A foreign worker is a person who works in a country other than the one of which he or she is a citizen. Migrant workers may follow work within their own country or between countries, depending on which definition is used. Some foreign workers are present temporarily and legally through a guest worker program in a country with more preferred job prospects than their home country. Some are illegal aliens. Foreign workers temporarily reside in the country in which they work, and will often send most or all wages earned back to their country of origin.
In Canada, foreign nationals are accepted into Canada on a temporary basis for a number of reasons, including student visas, refugee claims, or under special permits.
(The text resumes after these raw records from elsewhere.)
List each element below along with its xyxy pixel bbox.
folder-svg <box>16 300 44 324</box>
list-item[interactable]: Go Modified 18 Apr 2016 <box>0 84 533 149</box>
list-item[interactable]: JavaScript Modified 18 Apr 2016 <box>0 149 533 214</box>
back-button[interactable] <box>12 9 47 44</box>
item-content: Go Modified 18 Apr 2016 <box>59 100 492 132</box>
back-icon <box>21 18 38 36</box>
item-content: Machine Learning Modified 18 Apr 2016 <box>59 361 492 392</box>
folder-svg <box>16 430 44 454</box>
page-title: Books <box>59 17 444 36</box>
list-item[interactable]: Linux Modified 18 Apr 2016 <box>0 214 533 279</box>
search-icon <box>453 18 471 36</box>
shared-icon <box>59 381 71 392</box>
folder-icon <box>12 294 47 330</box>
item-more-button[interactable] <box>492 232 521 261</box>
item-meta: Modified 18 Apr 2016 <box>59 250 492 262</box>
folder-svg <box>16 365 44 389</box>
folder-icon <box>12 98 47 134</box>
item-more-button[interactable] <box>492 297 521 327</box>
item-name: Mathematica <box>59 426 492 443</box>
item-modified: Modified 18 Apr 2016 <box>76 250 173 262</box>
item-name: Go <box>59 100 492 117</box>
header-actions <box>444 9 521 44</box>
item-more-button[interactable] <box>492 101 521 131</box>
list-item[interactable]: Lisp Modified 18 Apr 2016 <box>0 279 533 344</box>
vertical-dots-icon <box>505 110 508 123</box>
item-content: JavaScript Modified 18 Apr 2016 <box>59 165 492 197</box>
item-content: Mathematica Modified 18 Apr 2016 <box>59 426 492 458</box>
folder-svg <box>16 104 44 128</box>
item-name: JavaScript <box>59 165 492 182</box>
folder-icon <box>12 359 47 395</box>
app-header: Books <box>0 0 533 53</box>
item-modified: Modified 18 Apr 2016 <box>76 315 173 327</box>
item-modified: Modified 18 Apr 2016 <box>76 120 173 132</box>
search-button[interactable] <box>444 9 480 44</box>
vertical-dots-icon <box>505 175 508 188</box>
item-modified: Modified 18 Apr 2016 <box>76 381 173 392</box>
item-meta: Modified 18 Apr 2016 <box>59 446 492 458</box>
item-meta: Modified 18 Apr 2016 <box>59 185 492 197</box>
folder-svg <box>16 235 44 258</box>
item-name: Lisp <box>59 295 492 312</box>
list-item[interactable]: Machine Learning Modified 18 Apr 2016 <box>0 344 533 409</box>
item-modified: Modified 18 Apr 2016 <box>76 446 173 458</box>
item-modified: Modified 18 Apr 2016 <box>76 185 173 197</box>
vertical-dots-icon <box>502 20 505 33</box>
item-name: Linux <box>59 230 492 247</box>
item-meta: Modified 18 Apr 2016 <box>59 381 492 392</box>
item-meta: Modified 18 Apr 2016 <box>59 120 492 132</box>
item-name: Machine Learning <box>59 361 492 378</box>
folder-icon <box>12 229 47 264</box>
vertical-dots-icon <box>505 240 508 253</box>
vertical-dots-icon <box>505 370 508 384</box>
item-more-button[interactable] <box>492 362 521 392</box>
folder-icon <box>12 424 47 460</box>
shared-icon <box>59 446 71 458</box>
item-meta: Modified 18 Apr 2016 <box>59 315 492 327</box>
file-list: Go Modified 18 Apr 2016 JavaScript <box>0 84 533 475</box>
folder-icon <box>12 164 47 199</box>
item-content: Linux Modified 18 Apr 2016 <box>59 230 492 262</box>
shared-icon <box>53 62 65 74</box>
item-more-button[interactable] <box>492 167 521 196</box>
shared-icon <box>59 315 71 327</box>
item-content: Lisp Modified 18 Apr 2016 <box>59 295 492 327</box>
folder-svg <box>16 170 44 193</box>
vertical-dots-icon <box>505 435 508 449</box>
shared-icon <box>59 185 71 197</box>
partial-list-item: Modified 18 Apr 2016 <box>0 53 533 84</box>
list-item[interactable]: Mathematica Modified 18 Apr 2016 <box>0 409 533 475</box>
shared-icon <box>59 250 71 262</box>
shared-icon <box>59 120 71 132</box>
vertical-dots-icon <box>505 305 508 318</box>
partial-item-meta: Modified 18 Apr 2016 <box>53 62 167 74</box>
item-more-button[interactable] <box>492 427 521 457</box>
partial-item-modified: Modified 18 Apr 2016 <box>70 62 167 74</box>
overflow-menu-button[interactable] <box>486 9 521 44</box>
The largest category however is called the Temporary Foreign Worker Program (TFWP), under which workers are brought to Canada by their employers for specific jobs. In 2006, there were a total of 265,000 foreign workers in Canada. Amongst those of working age, there was a 118% increase from 1996. By 2008, the intake of non-permanent immigrants (399,523, the majority of whom are TFWs), had overtaken the intake of permanent immigrants (247,243).
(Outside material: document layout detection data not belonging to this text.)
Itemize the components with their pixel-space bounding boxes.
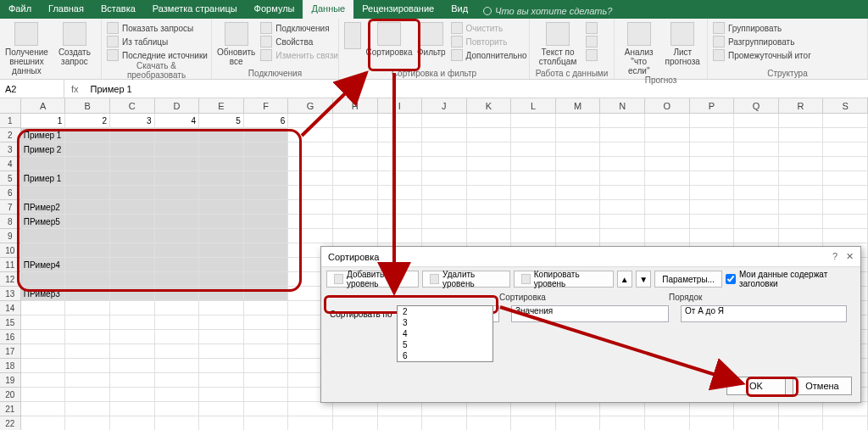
row-header[interactable]: 4 — [0, 157, 21, 171]
cell[interactable] — [244, 344, 289, 359]
row-header[interactable]: 12 — [0, 272, 21, 287]
row-header[interactable]: 2 — [0, 128, 21, 142]
cell[interactable] — [779, 229, 824, 243]
column-header[interactable]: D — [155, 98, 200, 114]
cell[interactable] — [600, 402, 645, 416]
cell[interactable] — [110, 301, 155, 316]
row-header[interactable]: 17 — [0, 344, 21, 359]
cell[interactable] — [199, 186, 244, 200]
column-header[interactable]: B — [65, 98, 110, 114]
cell[interactable] — [199, 416, 244, 430]
cell[interactable] — [422, 186, 467, 200]
cell[interactable] — [690, 157, 735, 171]
cell[interactable] — [556, 186, 601, 200]
cell[interactable] — [645, 128, 690, 142]
cell[interactable] — [21, 402, 66, 416]
cell[interactable] — [65, 258, 110, 272]
cell[interactable] — [823, 128, 868, 142]
cell[interactable] — [734, 157, 779, 171]
cell[interactable] — [556, 200, 601, 215]
cell[interactable]: ПРимер5 — [21, 215, 66, 229]
cell[interactable] — [21, 186, 66, 200]
cell[interactable] — [65, 388, 110, 402]
cell[interactable] — [467, 128, 512, 142]
cell[interactable] — [600, 142, 645, 157]
column-header[interactable]: N — [600, 98, 645, 114]
cell[interactable] — [556, 114, 601, 128]
cell[interactable] — [823, 157, 868, 171]
dropdown-option[interactable]: 3 — [398, 317, 492, 328]
cell[interactable] — [422, 142, 467, 157]
cell[interactable] — [65, 272, 110, 287]
cell[interactable] — [110, 316, 155, 330]
cell[interactable] — [556, 171, 601, 186]
cell[interactable] — [244, 316, 289, 330]
cell[interactable] — [110, 272, 155, 287]
cell[interactable] — [65, 200, 110, 215]
cell[interactable] — [21, 157, 66, 171]
cell[interactable] — [779, 186, 824, 200]
connections-button[interactable]: Подключения — [260, 22, 338, 34]
cell[interactable] — [65, 171, 110, 186]
cell[interactable] — [65, 186, 110, 200]
cell[interactable] — [110, 359, 155, 373]
cell[interactable] — [65, 402, 110, 416]
cell[interactable] — [467, 229, 512, 243]
cell[interactable] — [333, 128, 378, 142]
sort-asc-button[interactable] — [344, 20, 361, 49]
cell[interactable] — [645, 229, 690, 243]
cell[interactable] — [65, 128, 110, 142]
cell[interactable] — [155, 301, 200, 316]
cell[interactable] — [110, 416, 155, 430]
column-header[interactable]: F — [244, 98, 289, 114]
cell[interactable] — [556, 215, 601, 229]
cell[interactable] — [690, 114, 735, 128]
ok-button[interactable]: OK — [726, 377, 786, 395]
cell[interactable] — [333, 416, 378, 430]
cell[interactable] — [155, 243, 200, 258]
cell[interactable] — [155, 200, 200, 215]
cell[interactable] — [65, 316, 110, 330]
row-header[interactable]: 14 — [0, 301, 21, 316]
column-header[interactable]: R — [779, 98, 824, 114]
cell[interactable] — [600, 229, 645, 243]
cell[interactable] — [288, 186, 333, 200]
row-header[interactable]: 18 — [0, 359, 21, 373]
cell[interactable] — [779, 200, 824, 215]
cell[interactable] — [199, 243, 244, 258]
cell[interactable] — [110, 200, 155, 215]
column-header[interactable]: O — [645, 98, 690, 114]
column-header[interactable]: J — [422, 98, 467, 114]
forecast-button[interactable]: Лист прогноза — [664, 20, 703, 66]
cell[interactable] — [823, 114, 868, 128]
cell[interactable] — [110, 229, 155, 243]
formula-value[interactable]: Пример 1 — [86, 84, 137, 94]
cell[interactable] — [333, 402, 378, 416]
cell[interactable]: 4 — [155, 114, 200, 128]
cell[interactable] — [244, 388, 289, 402]
cell[interactable] — [511, 128, 556, 142]
cell[interactable] — [378, 200, 423, 215]
cell[interactable] — [734, 229, 779, 243]
cell[interactable] — [333, 114, 378, 128]
cell[interactable] — [422, 157, 467, 171]
cell[interactable] — [21, 229, 66, 243]
cell[interactable] — [467, 416, 512, 430]
cell[interactable] — [734, 215, 779, 229]
cell[interactable] — [511, 402, 556, 416]
cell[interactable] — [155, 287, 200, 301]
cell[interactable] — [155, 186, 200, 200]
cell[interactable] — [422, 229, 467, 243]
cell[interactable] — [779, 114, 824, 128]
cell[interactable] — [155, 316, 200, 330]
cell[interactable] — [199, 373, 244, 388]
cell[interactable] — [333, 171, 378, 186]
cell[interactable] — [244, 258, 289, 272]
sort-button[interactable]: Сортировка — [366, 20, 412, 57]
reapply-button[interactable]: Повторить — [451, 36, 527, 47]
cell[interactable] — [378, 229, 423, 243]
cell[interactable] — [422, 128, 467, 142]
cell[interactable] — [690, 171, 735, 186]
cell[interactable] — [378, 416, 423, 430]
tab-layout[interactable]: Разметка страницы — [144, 0, 246, 19]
Green card workers are individuals who have requested and received legal permanent residence in the United States from the government and who intend to work in the United States on a permanent basis.
The great migration phase of labor migrants in the 20th century began in Germany during the 1950s, as the sovereign Germany since 1955 due to repeated pressure from NATO partners yielded to the request for closure of the so-called 'Anwerbe' Agreement (German: Anwerbeabkommen). The initial plan was a rotation principle: a temporary stay (usually two to three years), followed by a return to their homeland. The rotation principle proved inefficient for the industry, because the experienced workers were constantly replaced by inexperienced ones. The companies asked for legislation to extend the residence permits. Many of these foreign workers were followed by their families in the following period and stayed forever. Until the 1970s, more than four million migrant workers and their families came to Germany like this, mainly from the Mediterranean countries of Italy, Spain, the former Yugoslavia, Greece and Turkey. Since about 1990, came for the disintegration of the Soviet bloc and the enlargement of the European Union and guest workers from Eastern Europe to Western Europe Sometimes, a host country sets up a program in order to invite guest workers, as did the Federal Republic of Germany from 1955 until 1973, when over one million guest workers (German: Gastarbeiter) arrived, mostly from Italy, Spain and Turkey.